東日本大震災:福島県内の汚染がれき、環境省が焼却容認 「高濃度灰」結論先送り
 環境省は19日、福島県内の放射性物質に汚染されたがれきの処理に関する安全性検討会を開き、排ガス用のフィルターと吸着装置がある既存施設で焼却を認めるなどの処理方針を正式に決めた。焼却灰については、汚染濃度が低い場合は一般廃棄物の最終処分場での埋め立て処分を認め、濃度が高い場合は放射線を遮蔽(しゃへい)して一時保管する。同省は高濃度汚染の焼却灰なども同県内での最終処分を目指す方針だが、地元の反発などを考慮し、この日は決定を先送りした。

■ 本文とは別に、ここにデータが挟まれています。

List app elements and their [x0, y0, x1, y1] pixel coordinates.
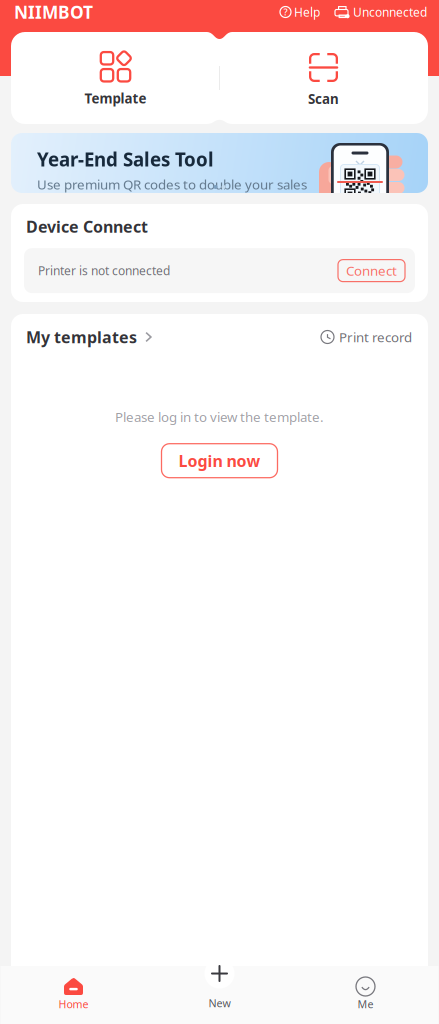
- button[interactable]: Print record: [321, 320, 428, 354]
- staticText: Print record: [339, 328, 412, 346]
- staticText: Login now: [178, 450, 260, 471]
- staticText: NIIMBOT: [14, 0, 93, 24]
- button[interactable]: Login now: [162, 444, 278, 478]
- button[interactable]: ?: [280, 0, 320, 25]
- staticText: Help: [294, 4, 320, 20]
- button[interactable]: Me: [292, 966, 438, 1024]
- staticText: Year-End Sales Tool: [37, 147, 214, 172]
- button[interactable]: My templates: [11, 318, 152, 356]
- staticText: Device Connect: [26, 216, 148, 237]
- staticText: Use premium QR codes to double your sale…: [37, 176, 307, 193]
- staticText: Scan: [308, 90, 339, 108]
- staticText: New: [208, 996, 230, 1010]
- button[interactable]: Unconnected: [320, 0, 427, 25]
- button[interactable]: Template: [12, 32, 220, 124]
- button[interactable]: Connect: [338, 260, 405, 282]
- staticText: ?: [284, 6, 288, 18]
- staticText: Me: [358, 997, 374, 1011]
- staticText: Connect: [346, 262, 397, 280]
- staticText: Please log in to view the template.: [115, 408, 324, 426]
- staticText: My templates: [26, 326, 137, 348]
- button[interactable]: Home: [0, 966, 146, 1024]
- staticText: Unconnected: [353, 4, 427, 20]
- staticText: Home: [58, 997, 88, 1011]
- button[interactable]: Year-End Sales Tool: [11, 133, 428, 193]
- button[interactable]: Scan: [220, 32, 428, 124]
- staticText: Printer is not connected: [38, 263, 170, 279]
- staticText: Template: [84, 90, 146, 107]
- button[interactable]: New: [146, 966, 292, 1024]
- button[interactable]: New: [202, 956, 236, 990]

 同省は汚染がれきを仮置き場から移動しないよう要請していたが、今回の決定で焼却などの処理再開が可能になる。同省は今後、地元自治体に方針を説明し、早ければ今月末にも処理を再開するよう要請する考えだ。

 汚染がれきは、下水処理場の汚染汚泥の処理方針を参考にした。周辺住民の被ばく線量を年10マイクロシーベルト以下に抑えることを念頭に、放射性セシウムが1キロあたり8000ベクレル以下の焼却灰は、防水対策を講じた一般廃棄物の管理型最終処分場での埋め立てを認める。ただし、跡地は居住地などへの利用は認めないとした。

 焼却時にフィルターなどに集められた灰(飛灰)や、8000ベクレルを超える焼却灰は、放射線を遮蔽できるドラム缶などで、10万ベクレルを超える灰はコンクリート壁などで遮蔽できる施設でそれぞれ一時保管する。焼却施設や焼却灰を一時保管する施設や最終処分場では、放射線量のモニタリングを徹底する。

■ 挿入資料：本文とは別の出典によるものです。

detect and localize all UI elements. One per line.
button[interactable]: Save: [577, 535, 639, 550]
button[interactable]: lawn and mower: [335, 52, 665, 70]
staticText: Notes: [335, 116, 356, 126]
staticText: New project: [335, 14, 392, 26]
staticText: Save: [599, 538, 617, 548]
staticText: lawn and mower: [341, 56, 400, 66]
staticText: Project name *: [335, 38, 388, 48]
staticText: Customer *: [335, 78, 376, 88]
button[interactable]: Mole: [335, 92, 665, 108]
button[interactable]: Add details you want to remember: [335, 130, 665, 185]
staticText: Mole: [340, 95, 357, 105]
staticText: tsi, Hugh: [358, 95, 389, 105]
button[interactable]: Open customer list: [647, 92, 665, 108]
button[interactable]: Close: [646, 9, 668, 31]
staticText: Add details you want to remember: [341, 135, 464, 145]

 このほか、▽津波廃棄物(ヘドロ)やコンクリートがらなどの不燃物は一般廃棄物の最終処分場での埋め立て処分を認めたほか、金属スクラップなどのリサイクル可能な廃棄物は、原子炉等規制法で定められた「放射性物質として扱う必要がないもの(クリアランスレベル、年間0・01ミリシーベルト)」以下なら再生利用も可能などとした。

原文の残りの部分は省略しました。